WHAT TO WORK ON: The records below must be reproduced exactly, excluding any pictures.

DATA TO PROCESS:

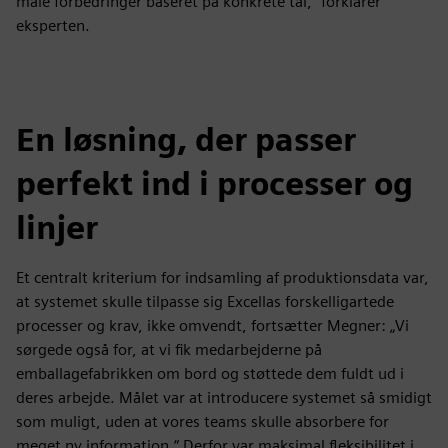
måle forbedringer baseret på konkrete tal,“ forklarer
eksperten.
En løsning, der passer
perfekt ind i processer og
linjer
Et centralt kriterium for indsamling af produktionsdata var,
at systemet skulle tilpasse sig Excellas forskelligartede
processer og krav, ikke omvendt, fortsætter Megner: „Vi
sørgede også for, at vi fik medarbejderne på
emballagefabrikken om bord og støttede dem fuldt ud i
deres arbejde. Målet var at introducere systemet så smidigt
som muligt, uden at vores teams skulle absorbere for
meget ny information.“ Derfor var maksimal fleksibilitet i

RESPONSE:
måle forbedringer baseret på konkrete tal,“ forklarer
eksperten.
En løsning, der passer
perfekt ind i processer og
linjer
Et centralt kriterium for indsamling af produktionsdata var,
at systemet skulle tilpasse sig Excellas forskelligartede
processer og krav, ikke omvendt, fortsætter Megner: „Vi
sørgede også for, at vi fik medarbejderne på
emballagefabrikken om bord og støttede dem fuldt ud i
deres arbejde. Målet var at introducere systemet så smidigt
som muligt, uden at vores teams skulle absorbere for
meget ny information.“ Derfor var maksimal fleksibilitet i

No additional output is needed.